With startling wisdom and humor, Maybe You Should Talk to Someone  takes readers into both Lori Gottlieb’s therapy office where she sees patients and into her own therapist’s office where she lands after a crisis. But really, the book is about the universal human condition. Lori writes about topics that make people think differently about themselves and the world around them: love and loss, meaning and mortality, gender and culture, parents and children, female appearance, regret and redemption, hope and change.

Maybe You Should Talk To Someone

The following highlights are from a conversation with Lori Gottlieb about her nonfiction book, "Maybe You Should Talk to Someone: A Therapist, Her Therapist, and Our Lives Revealed." To hear the full conversation, click the link above or subscribe to our podcast.

Sarah Aronson: In addition to the richness of experience in therapy, what do you imagine for ways that we can continue to be more present and connecting with others?

Lori Gottlieb: I think one of the reasons that people feel so disconnected is that they have a hard time tolerating their feelings. You know, they think that if they feel momentary sadness or anxiety or grief, a lot of people will say, this happened five years ago, why am I still grieving? Well, because grief is like that.

So, I don't say that glibly. I mean, of course you're going to have pain around a significant loss and it's not just going to disappear.
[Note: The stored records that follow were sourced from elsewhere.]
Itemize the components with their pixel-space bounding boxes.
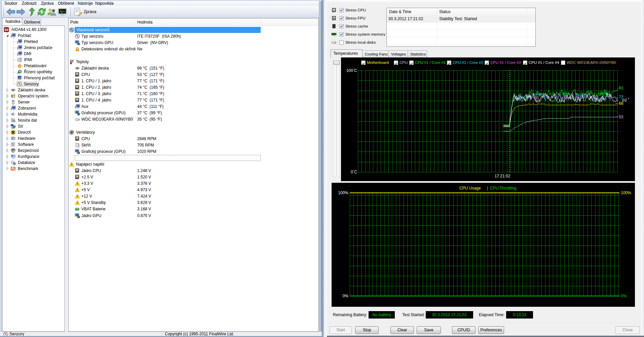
svg-text:%: % — [333, 17, 335, 20]
svg-text:53: 53 — [619, 115, 623, 119]
svg-text:CPU Throttling: CPU Throttling — [490, 186, 516, 191]
svg-text:66: 66 — [619, 101, 623, 106]
svg-text:100°C: 100°C — [346, 68, 357, 73]
svg-text:0°C: 0°C — [351, 170, 357, 174]
svg-text:100%: 100% — [621, 191, 631, 195]
svg-text:64: 64 — [5, 28, 8, 32]
svg-text:100%: 100% — [338, 191, 348, 195]
svg-text:17:21:02: 17:21:02 — [495, 174, 510, 178]
svg-text:|: | — [487, 186, 488, 191]
svg-text:CPU Usage: CPU Usage — [459, 186, 481, 191]
svg-text:0%: 0% — [343, 294, 349, 298]
svg-text:81: 81 — [619, 86, 623, 90]
svg-text:0%: 0% — [621, 294, 627, 298]
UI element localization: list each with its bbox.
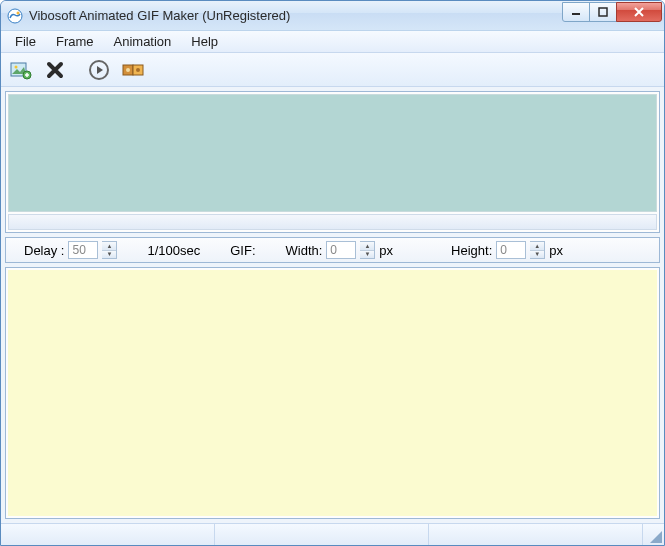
status-cell-1 (1, 524, 215, 545)
maximize-icon (598, 7, 608, 17)
app-icon (7, 8, 23, 24)
app-window: Vibosoft Animated GIF Maker (UnRegistere… (0, 0, 665, 546)
toolbar (1, 53, 664, 87)
menu-help[interactable]: Help (181, 32, 228, 51)
minimize-button[interactable] (562, 2, 590, 22)
gif-label: GIF: (230, 243, 255, 258)
chevron-down-icon[interactable]: ▼ (360, 251, 374, 259)
height-input[interactable]: 0 (496, 241, 526, 259)
play-button[interactable] (87, 58, 111, 82)
svg-point-0 (8, 9, 22, 23)
play-icon (88, 59, 110, 81)
chevron-down-icon[interactable]: ▼ (102, 251, 116, 259)
client-area: Delay : 50 ▲ ▼ 1/100sec GIF: Width: 0 ▲ … (1, 87, 664, 523)
delay-label: Delay : (24, 243, 64, 258)
close-button[interactable] (616, 2, 662, 22)
chevron-down-icon[interactable]: ▼ (530, 251, 544, 259)
title-bar[interactable]: Vibosoft Animated GIF Maker (UnRegistere… (1, 1, 664, 31)
delete-frame-button[interactable] (43, 58, 67, 82)
export-icon (122, 61, 144, 79)
close-icon (633, 7, 645, 17)
resize-grip-cell[interactable] (643, 524, 664, 545)
window-controls (563, 2, 662, 22)
svg-rect-2 (572, 13, 580, 15)
width-input[interactable]: 0 (326, 241, 356, 259)
canvas-area[interactable] (8, 270, 657, 516)
chevron-up-icon[interactable]: ▲ (360, 242, 374, 251)
svg-point-5 (15, 65, 18, 68)
frames-preview-area[interactable] (8, 94, 657, 212)
status-cell-2 (215, 524, 429, 545)
window-title: Vibosoft Animated GIF Maker (UnRegistere… (29, 8, 290, 23)
status-cell-3 (429, 524, 643, 545)
menu-animation[interactable]: Animation (104, 32, 182, 51)
width-spinner[interactable]: ▲ ▼ (360, 241, 375, 259)
resize-grip-icon[interactable] (650, 531, 662, 543)
chevron-up-icon[interactable]: ▲ (530, 242, 544, 251)
width-label: Width: (286, 243, 323, 258)
export-button[interactable] (121, 58, 145, 82)
menu-file[interactable]: File (5, 32, 46, 51)
add-frame-icon (10, 60, 32, 80)
delay-unit-label: 1/100sec (147, 243, 200, 258)
svg-point-11 (136, 68, 140, 72)
svg-rect-3 (599, 8, 607, 16)
chevron-up-icon[interactable]: ▲ (102, 242, 116, 251)
canvas-panel (5, 267, 660, 519)
add-frame-button[interactable] (9, 58, 33, 82)
delay-spinner[interactable]: ▲ ▼ (102, 241, 117, 259)
maximize-button[interactable] (589, 2, 617, 22)
minimize-icon (571, 7, 581, 17)
frames-scrollbar[interactable] (8, 214, 657, 230)
properties-bar: Delay : 50 ▲ ▼ 1/100sec GIF: Width: 0 ▲ … (5, 237, 660, 263)
menu-frame[interactable]: Frame (46, 32, 104, 51)
width-unit: px (379, 243, 393, 258)
svg-point-10 (126, 68, 130, 72)
status-bar (1, 523, 664, 545)
frames-panel (5, 91, 660, 233)
delay-input[interactable]: 50 (68, 241, 98, 259)
menu-bar: File Frame Animation Help (1, 31, 664, 53)
height-spinner[interactable]: ▲ ▼ (530, 241, 545, 259)
delete-icon (45, 60, 65, 80)
height-label: Height: (451, 243, 492, 258)
svg-point-1 (17, 11, 20, 14)
height-unit: px (549, 243, 563, 258)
It will live with you throughout your life and in different ways at different times. You know, if you didn't love somebody that deeply, you wouldn't be feeling that. So the good news is that you were able to love that deeply and you hopefully will be able to love that deeply again.

But I think people have trouble sitting with those feelings. I always say to people, feelings are like the weather. They're like weather systems. They blow in, they blow out. Don't be so afraid of a storm. Don't be so afraid of some cloudy weather because it will blow in. Just like the sunny weather will blow in and that will blow out too.
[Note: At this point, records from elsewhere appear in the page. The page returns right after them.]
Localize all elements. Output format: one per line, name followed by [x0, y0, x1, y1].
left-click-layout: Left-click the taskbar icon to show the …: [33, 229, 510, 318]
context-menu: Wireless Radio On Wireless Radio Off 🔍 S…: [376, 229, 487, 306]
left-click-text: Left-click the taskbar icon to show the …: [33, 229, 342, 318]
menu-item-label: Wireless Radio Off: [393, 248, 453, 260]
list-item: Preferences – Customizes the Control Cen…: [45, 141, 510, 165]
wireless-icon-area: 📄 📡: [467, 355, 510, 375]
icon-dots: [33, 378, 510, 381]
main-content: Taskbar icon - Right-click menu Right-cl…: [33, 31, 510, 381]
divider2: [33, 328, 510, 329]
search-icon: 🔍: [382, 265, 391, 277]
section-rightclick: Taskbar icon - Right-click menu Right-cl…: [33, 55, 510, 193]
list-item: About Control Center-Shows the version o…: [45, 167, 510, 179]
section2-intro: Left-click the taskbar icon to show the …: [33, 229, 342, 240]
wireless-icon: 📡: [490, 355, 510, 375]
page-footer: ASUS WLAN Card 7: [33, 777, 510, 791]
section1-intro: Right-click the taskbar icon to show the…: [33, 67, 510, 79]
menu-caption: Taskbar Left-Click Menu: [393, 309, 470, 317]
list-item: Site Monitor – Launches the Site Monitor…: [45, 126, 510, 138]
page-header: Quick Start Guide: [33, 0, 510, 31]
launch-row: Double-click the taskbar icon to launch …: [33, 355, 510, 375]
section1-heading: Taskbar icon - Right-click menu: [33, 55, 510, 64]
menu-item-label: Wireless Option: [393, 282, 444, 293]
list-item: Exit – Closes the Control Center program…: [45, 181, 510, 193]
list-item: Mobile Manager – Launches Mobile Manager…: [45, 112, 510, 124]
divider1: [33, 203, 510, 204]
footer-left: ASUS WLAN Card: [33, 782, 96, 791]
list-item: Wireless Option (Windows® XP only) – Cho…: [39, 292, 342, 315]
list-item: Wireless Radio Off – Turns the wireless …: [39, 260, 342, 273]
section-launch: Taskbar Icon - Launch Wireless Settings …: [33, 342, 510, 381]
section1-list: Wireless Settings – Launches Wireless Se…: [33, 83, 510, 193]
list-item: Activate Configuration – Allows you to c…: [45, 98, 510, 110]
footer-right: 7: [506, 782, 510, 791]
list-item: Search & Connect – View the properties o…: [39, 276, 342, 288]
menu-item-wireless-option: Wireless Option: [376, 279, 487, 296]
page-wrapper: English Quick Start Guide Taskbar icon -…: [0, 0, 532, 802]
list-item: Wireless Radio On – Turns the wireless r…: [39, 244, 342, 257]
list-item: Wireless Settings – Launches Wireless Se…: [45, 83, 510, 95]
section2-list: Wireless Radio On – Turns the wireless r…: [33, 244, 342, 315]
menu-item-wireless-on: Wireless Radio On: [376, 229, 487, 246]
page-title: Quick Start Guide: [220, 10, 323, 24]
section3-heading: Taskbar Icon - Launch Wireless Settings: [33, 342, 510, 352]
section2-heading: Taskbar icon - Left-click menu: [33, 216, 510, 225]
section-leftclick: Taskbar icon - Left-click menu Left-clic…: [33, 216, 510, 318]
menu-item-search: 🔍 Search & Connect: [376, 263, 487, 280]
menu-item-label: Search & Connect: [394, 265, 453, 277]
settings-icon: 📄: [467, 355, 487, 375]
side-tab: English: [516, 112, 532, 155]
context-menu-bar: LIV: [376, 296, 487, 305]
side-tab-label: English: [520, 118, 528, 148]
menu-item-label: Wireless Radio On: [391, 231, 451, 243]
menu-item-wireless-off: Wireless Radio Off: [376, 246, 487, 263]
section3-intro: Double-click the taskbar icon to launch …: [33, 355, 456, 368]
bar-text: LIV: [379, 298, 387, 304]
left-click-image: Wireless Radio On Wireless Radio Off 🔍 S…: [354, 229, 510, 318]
So be able to sit with your feelings and know that that's part of the entirety of your experience. It's what makes you human.
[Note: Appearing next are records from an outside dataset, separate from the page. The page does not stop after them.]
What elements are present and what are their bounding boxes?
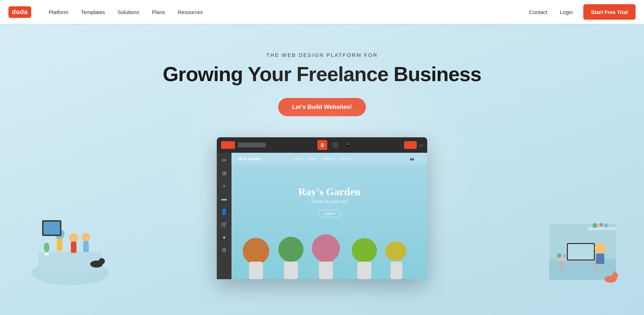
browser-red-button[interactable] xyxy=(221,141,235,149)
start-free-trial-button[interactable]: Start Free Trial xyxy=(583,4,636,20)
nav-item-solutions[interactable]: Solutions xyxy=(111,0,146,24)
facebook-icon: f xyxy=(416,157,417,160)
hero-cta-button[interactable]: Let's Build Websites! xyxy=(278,98,366,116)
svg-point-11 xyxy=(99,258,105,264)
media-icon[interactable]: ▬ xyxy=(221,196,227,202)
preview-nav-about: About xyxy=(308,157,317,160)
navbar: duda Platform Templates Solutions Plans … xyxy=(0,0,644,24)
plant-pots-row xyxy=(232,234,427,279)
user-icon[interactable]: 👤 xyxy=(221,208,228,215)
svg-point-27 xyxy=(592,223,597,228)
preview-nav-products: Products xyxy=(322,157,335,160)
pencil-icon[interactable]: ✏ xyxy=(222,157,227,164)
svg-point-20 xyxy=(352,238,377,263)
browser-url-bar xyxy=(238,143,266,147)
preview-nav: W Al Garden Home About Products Contact … xyxy=(232,153,427,165)
home-icon[interactable]: ⌂ xyxy=(420,142,423,148)
svg-rect-31 xyxy=(560,261,563,271)
svg-point-6 xyxy=(82,233,90,241)
svg-point-16 xyxy=(279,237,304,262)
nav-left: Platform Templates Solutions Plans Resou… xyxy=(42,0,523,24)
svg-rect-15 xyxy=(249,262,263,279)
browser-bar: 🖥 ⬛ 📱 ⌂ xyxy=(217,137,427,153)
nav-item-platform[interactable]: Platform xyxy=(42,0,75,24)
svg-rect-41 xyxy=(563,255,566,257)
browser-mockup: 🖥 ⬛ 📱 ⌂ ✏ ⊞ + ▬ 👤 🛒 xyxy=(217,137,427,279)
svg-point-38 xyxy=(612,273,618,279)
svg-rect-17 xyxy=(284,262,298,279)
preview-site-title: Ray's Garden xyxy=(298,186,361,198)
website-preview: W Al Garden Home About Products Contact … xyxy=(232,153,427,279)
hero-title: Growing Your Freelance Business xyxy=(163,63,481,85)
circle-icon[interactable]: ● xyxy=(222,234,226,241)
nav-item-resources[interactable]: Resources xyxy=(171,0,209,24)
right-illustration xyxy=(546,203,616,287)
preview-nav-items: Home About Products Contact xyxy=(294,157,351,160)
tablet-icon[interactable]: ⬛ xyxy=(330,140,340,150)
mobile-icon[interactable]: 📱 xyxy=(343,140,353,150)
browser-action-button[interactable] xyxy=(404,141,417,149)
editor-area: ✏ ⊞ + ▬ 👤 🛒 ● ⚙ W Al Garden Home xyxy=(217,153,427,279)
preview-site-subtitle: Plants for your soul xyxy=(311,199,348,204)
cart-icon[interactable]: 🛒 xyxy=(221,221,228,228)
svg-rect-40 xyxy=(557,254,561,258)
add-icon[interactable]: + xyxy=(222,183,226,189)
preview-nav-home: Home xyxy=(294,157,303,160)
svg-rect-25 xyxy=(549,259,616,280)
svg-rect-5 xyxy=(71,242,76,253)
preview-nav-contact: Contact xyxy=(340,157,351,160)
layers-icon[interactable]: ⊞ xyxy=(222,170,227,177)
svg-rect-21 xyxy=(357,262,371,279)
browser-frame: 🖥 ⬛ 📱 ⌂ ✏ ⊞ + ▬ 👤 🛒 xyxy=(217,137,427,279)
svg-point-13 xyxy=(44,243,49,252)
svg-rect-3 xyxy=(57,238,62,251)
svg-rect-19 xyxy=(319,262,333,279)
nav-item-plans[interactable]: Plans xyxy=(146,0,172,24)
nav-right: Contact Login Start Free Trial xyxy=(523,0,636,24)
twitter-icon: t xyxy=(419,157,420,160)
svg-rect-36 xyxy=(596,254,604,264)
logo[interactable]: duda xyxy=(8,6,31,18)
nav-item-templates[interactable]: Templates xyxy=(75,0,111,24)
svg-rect-7 xyxy=(83,241,89,252)
browser-device-icons: 🖥 ⬛ 📱 xyxy=(317,140,353,150)
settings-icon[interactable]: ⚙ xyxy=(222,247,227,254)
svg-rect-9 xyxy=(43,222,60,235)
preview-site-cta: Explore xyxy=(318,210,341,217)
svg-point-4 xyxy=(69,233,78,242)
editor-sidebar: ✏ ⊞ + ▬ 👤 🛒 ● ⚙ xyxy=(217,153,232,279)
nav-item-login[interactable]: Login xyxy=(554,0,579,24)
hero-section: THE WEB DESIGN PLATFORM FOR Growing Your… xyxy=(0,24,644,315)
svg-point-22 xyxy=(385,241,406,261)
browser-right-buttons: ⌂ xyxy=(404,141,423,149)
preview-social-icons: 📷 f t xyxy=(410,157,420,160)
svg-rect-34 xyxy=(568,244,594,260)
hero-subtitle: THE WEB DESIGN PLATFORM FOR xyxy=(266,52,378,58)
left-illustration xyxy=(28,196,112,287)
svg-point-28 xyxy=(599,223,603,227)
svg-point-14 xyxy=(243,238,269,264)
svg-rect-26 xyxy=(588,227,616,230)
nav-item-contact[interactable]: Contact xyxy=(523,0,554,24)
preview-hero-content: Ray's Garden Plants for your soul Explor… xyxy=(232,165,427,217)
svg-point-18 xyxy=(312,234,340,262)
desktop-icon[interactable]: 🖥 xyxy=(317,140,327,150)
instagram-icon: 📷 xyxy=(410,157,414,160)
svg-point-29 xyxy=(604,223,608,228)
preview-site-logo: W Al Garden xyxy=(239,157,262,161)
svg-point-35 xyxy=(595,243,606,254)
svg-rect-23 xyxy=(390,262,402,279)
 What do you tell friends or family members or acquaintances who are wanting to get into therapy but don't know how or where to begin?

I think it's such a sign of strength to make that call and come in. Whenever people come in, I'm interested in not just why are they here, but why now? Why this week did you make that call when this might've been going on for a while? I want to know about their readiness and the strength that made them make that call.

And so I think that you can find therapists through your insurance plan. You can find them through psychology today. You can do the dreaded Google search, but I do think you get a sense of someone maybe from what you find, what they write on their website. You can ask a friend for a referral. A great way to find a therapist is to, if your friend likes his or her therapist, ask that person to ask their therapist for a referral for you. You'll probably get a really good referral.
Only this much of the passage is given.